I have been watching the Netflix comedy-drama series GLOW. I started watching GLOW because 1. I have a huge crush on Marc Maron and 2. I was nearing the end of my Mad Men rewatch and needed something substantial to ease the transition out of what has been an actually transcendent experience. I started rewatching Mad Men because more than a year ago someone told me he thought it was kind of overhyped and that the acting was bad, and I wanted to see if he was right. He was not. He was wrong. That person might be dead inside. I should call him and let him know that he was wrong and that he might be dead inside.
He might be dead inside because Mad Men is about the experience of trying to not be a bad person in a world where everything — capitalism, its requirement that we barely know ourselves so that we can carry out its bidding and put food on our tables, unresolved traumas, overwhelming and irresolvable world crises — makes it fairly difficult to not be a bad person. The plot-lines, both about the individual characters and about the advertising company, matter only insofar as they hold in place the show’s larger questions about life, love, and lying. I mean, really, what else is there? How could you ever think that was overhyped.
GLOW is not really about the big stuff. There might be a love plot-line brewing, I don't know. I’m only halfway through the second season; don’t tell me how it ends. The fate of the characters and their women’s wrestling TV show really does drive the whole thing forward; you have to care about what will happen to them and their show to keep watching. Do I care? Only sort of. Am I being entertained? For sure. I love the wrestling moves and am now convinced I could be a fairly good wrestler.
But I wonder if I will finish watching GLOW. I am not sure I care enough about what happens to anyone on the show to keep watching. Recently, I quit rewatching The Nanny when I got sick of the will-they-won’t-they plot-line taking over the whole show. I felt like I was being asked to turn off my brain to allow this show to still entertain me, and I did not want to do that.

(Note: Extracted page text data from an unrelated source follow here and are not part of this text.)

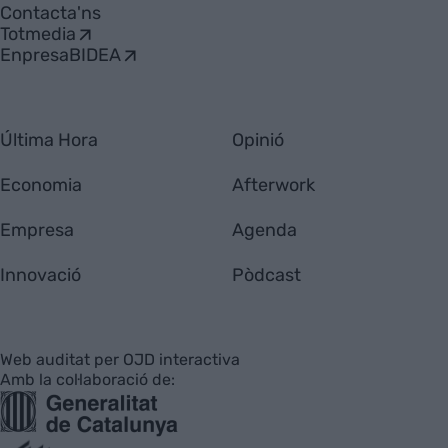
Contacta'ns
Totmedia
EnpresaBIDEA
Última Hora
Opinió
Economia
Afterwork
Empresa
Agenda
Innovació
Pòdcast
Web auditat per OJD interactiva
Amb la col·laboració de:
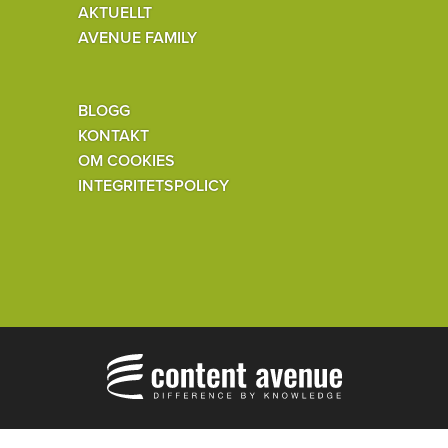
AKTUELLT
AVENUE FAMILY
BLOGG
KONTAKT
OM COOKIES
INTEGRITETSPOLICY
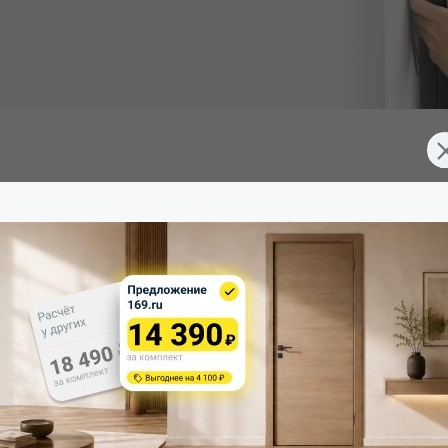
Южная Корея), превосходящее эмаль. Экологично, устойчиво к 
д 2 скрытые петли. Дверная коробка укомплектована ответной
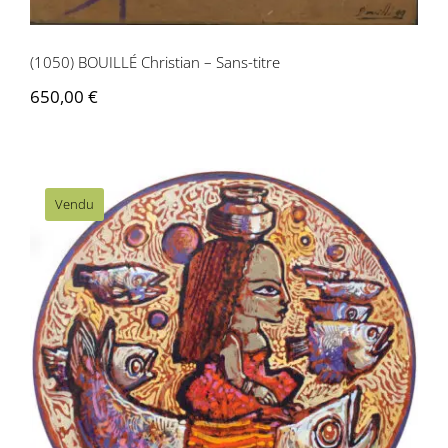
(1050) BOUILLÉ Christian – Sans-titre
650,00
€
Vendu
(Ronel TT39) Un voyage subaquatique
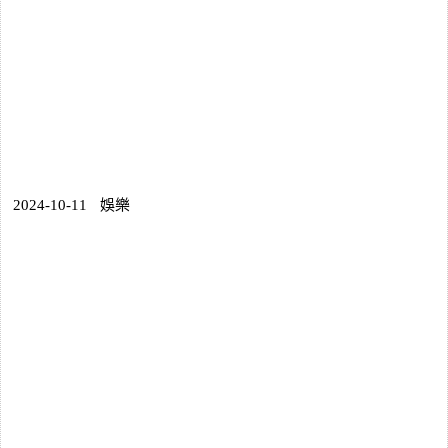
2024-10-11
娛樂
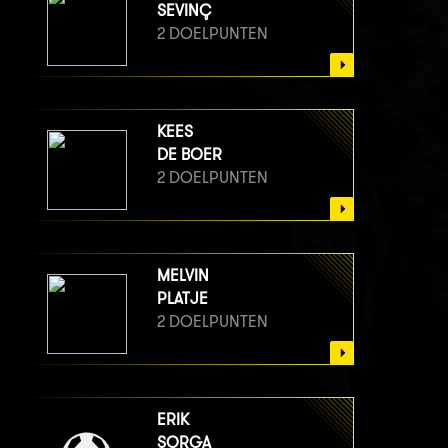
SEVINÇ
2 DOELPUNTEN
KEES
DE BOER
2 DOELPUNTEN
MELVIN
PLATJE
2 DOELPUNTEN
ERIK
SORGA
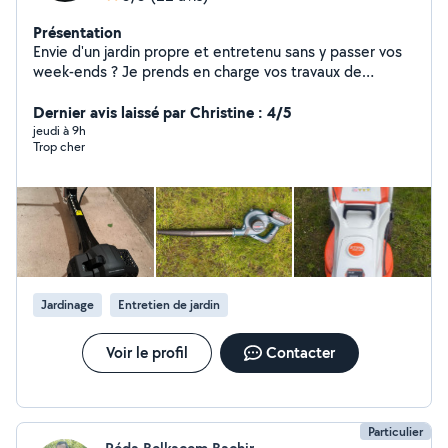
Présentation
Envie d'un jardin propre et entretenu sans y passer vos
week-ends ? Je prends en charge vos travaux de
jardinage : tonte, taille de haies, débroussaillage,
entretien général et petits travaux de bricolage.
Dernier avis laissé par Christine : 4/5
Intervention rapide, travail soigné et matériel
jeudi à 9h
Trop cher
professionnel. Mon objectif : vous laisser un extérieur
impeccable et vous faire gagner du temps.
Jardinage
Entretien de jardin
Voir le profil
Contacter
Particulier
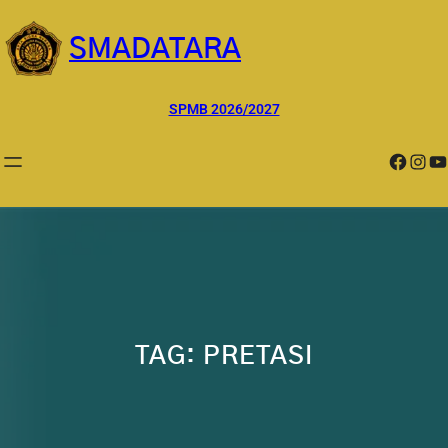
Lewati
ke
SMADATARA
konten
SPMB 2026/2027
Facebook
Instagram
YouTube
TAG:
PRETASI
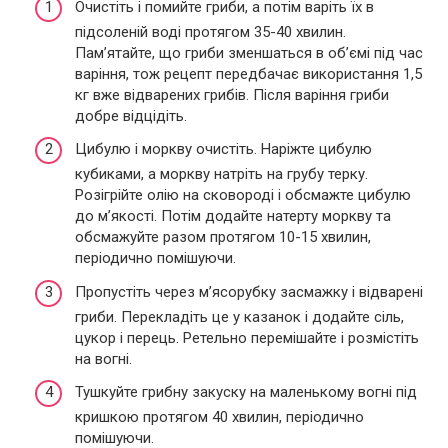
Очистіть і помийте гриби, а потім варіть їх в
підсоленій воді протягом 35-40 хвилин.
Пам’ятайте, що гриби зменшаться в об’ємі під час
варіння, тож рецепт передбачає використання 1,5
кг вже відварених грибів. Після варіння гриби
добре відцідіть.
Цибулю і моркву очистіть. Наріжте цибулю
кубиками, а моркву натріть на грубу терку.
Розігрійте олію на сковороді і обсмажте цибулю
до м’якості. Потім додайте натерту моркву та
обсмажуйте разом протягом 10-15 хвилин,
періодично помішуючи.
Пропустіть через м’ясорубку засмажку і відварені
гриби. Перекладіть це у казанок і додайте сіль,
цукор і перець. Ретельно перемішайте і розмістіть
на вогні.
Тушкуйте грибну закуску на маленькому вогні під
кришкою протягом 40 хвилин, періодично
помішуючи.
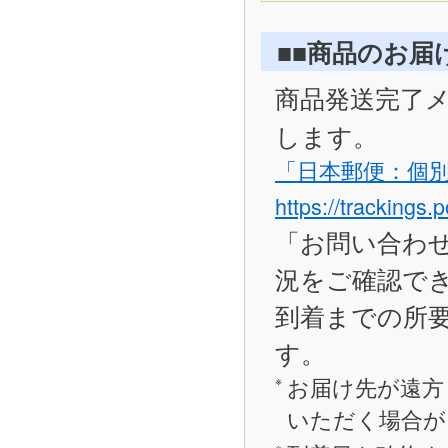
■■商品のお届
商品発送完了
します。
「日本郵便：個
https://trackings.
「お問い合わ
況をご確認で
到着までの所要
す。
お届け先が遠方
いただく場合が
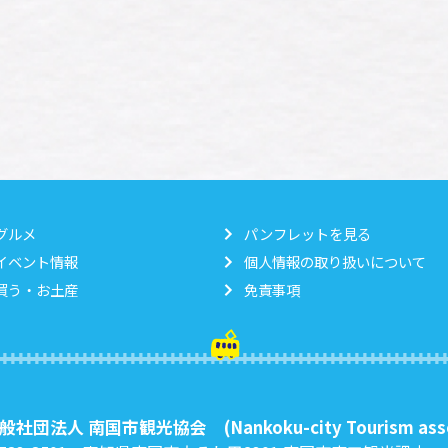
グルメ
パンフレットを見る
イベント情報
個人情報の取り扱いについて
買う・お土産
免責事項
般社団法人 南国市観光協会
(Nankoku-city Tourism ass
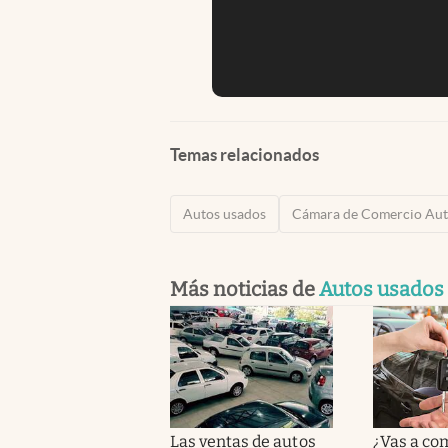
Temas relacionados
Autos usados
Cámara de Comercio Au
Más noticias de
Autos usados
Las ventas de autos
¿Vas a co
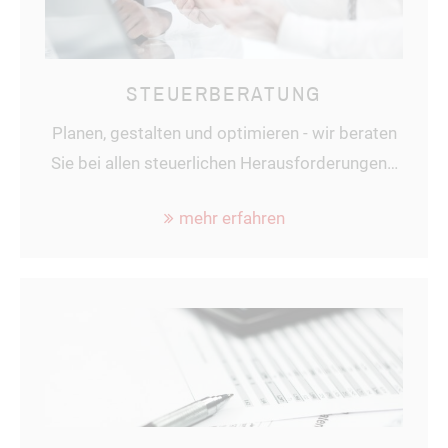
STEUERBERATUNG
Planen, gestalten und optimieren - wir beraten
Sie bei allen steuerlichen Herausforderungen…
mehr erfahren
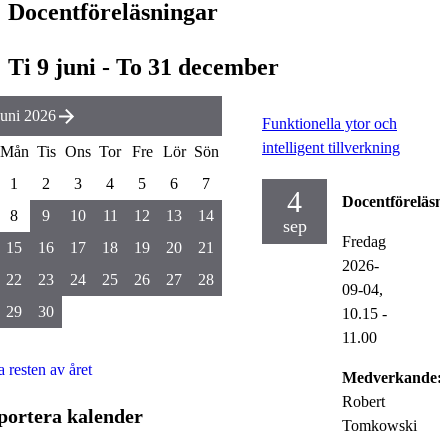
Docentföreläsningar
Ti 9 juni - To 31 december
Juni 2026
Funktionella ytor och
intelligent tillverkning
Mån
Tis
Ons
Tor
Fre
Lör
Sön
1
2
3
4
5
6
7
4
Docentföreläsn
8
9
10
11
12
13
14
sep
Fredag
15
16
17
18
19
20
21
2026-
22
23
24
25
26
27
28
09-04,
29
30
10.15
-
11.00
a resten av året
Medverkande:
Robert
portera kalender
Tomkowski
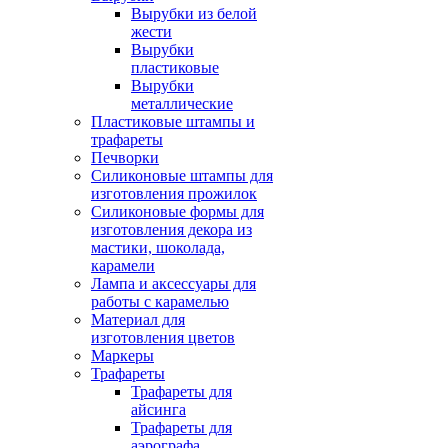
Вырубки из белой
жести
Вырубки
пластиковые
Вырубки
металлические
Пластиковые штампы и
трафареты
Печворки
Силиконовые штампы для
изготовления прожилок
Силиконовые формы для
изготовления декора из
мастики, шоколада,
карамели
Лампа и аксессуары для
работы с карамелью
Материал для
изготовления цветов
Маркеры
Трафареты
Трафареты для
айсинга
Трафареты для
аэрографа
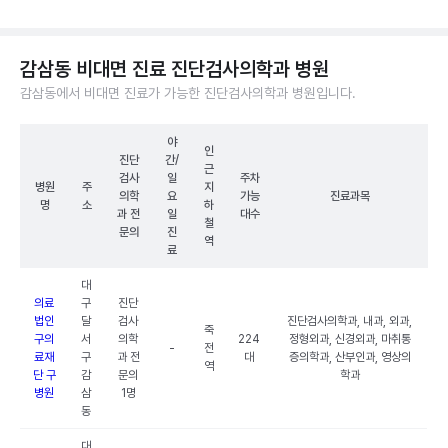
감삼동 비대면 진료 진단검사의학과 병원
감삼동에서 비대면 진료가 가능한 진단검사의학과 병원입니다.
야
인
진단
간/
근
검사
일
주차
병원
주
지
의학
요
가능
진료과목
명
소
하
과 전
일
대수
철
문의
진
역
료
대
의료
구
진단
법인
달
검사
진단검사의학과, 내과, 외과,
죽
구의
서
의학
224
정형외과, 신경외과, 마취통
-
전
료재
구
과 전
대
증의학과, 산부인과, 영상의
역
단 구
감
문의
학과
병원
삼
1명
동
대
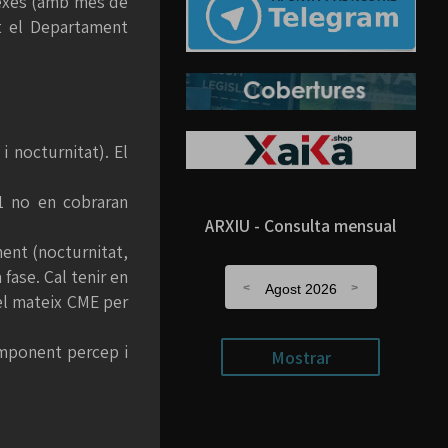
lexes (amb més de
nt el Departament
 nocturnitat). El
1 no en cobraran
ARXIU - Consulta mensual
ent (nocturnitat,
ase. Cal tenir en
Agost 2026
el mateix CME per
omponent percep i
Mostrar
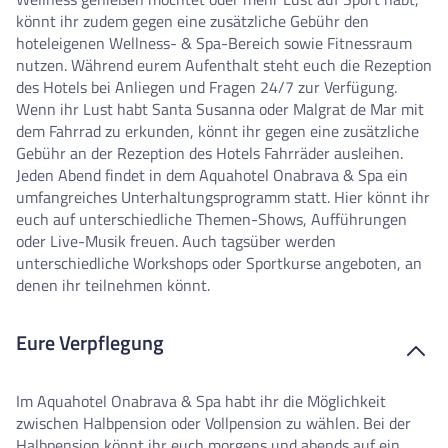
könnt ihr zudem gegen eine zusätzliche Gebühr den
hoteleigenen Wellness- & Spa-Bereich sowie Fitnessraum
nutzen. Während eurem Aufenthalt steht euch die Rezeption
des Hotels bei Anliegen und Fragen 24/7 zur Verfügung.
Wenn ihr Lust habt Santa Susanna oder Malgrat de Mar mit
dem Fahrrad zu erkunden, könnt ihr gegen eine zusätzliche
Gebühr an der Rezeption des Hotels Fahrräder ausleihen.
Jeden Abend findet in dem Aquahotel Onabrava & Spa ein
umfangreiches Unterhaltungsprogramm statt. Hier könnt ihr
euch auf unterschiedliche Themen-Shows, Aufführungen
oder Live-Musik freuen. Auch tagsüber werden
unterschiedliche Workshops oder Sportkurse angeboten, an
denen ihr teilnehmen könnt.
Eure Verpflegung
Im Aquahotel Onabrava & Spa habt ihr die Möglichkeit
zwischen Halbpension oder Vollpension zu wählen. Bei der
Halbpension könnt ihr euch morgens und abends auf ein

When is my brain ever off? I wonder now. I think the answer is never, and I am fine with that. I guess it’s off when I meditate or do yoga or run or swim or play sports, but that’s not true, it’s not off, it’s just working differently. A brain can do many things. It can make me cry when Peggy and Stan finally admit they’re in love (sorry about the spoiler) or laugh when Alison Brie’s and Marc Maron’s characters share particularly witty repartée on GLOW. It can make me make these words now, here, and then make me wonder what the fucking point is, why am doing this again, every week, what even is this about.
And then I think about it — again with my brain — and I remember that the point of this is not to entertain myself or you or anyone. I do not care about entertainment. I want to know what’s actually going on.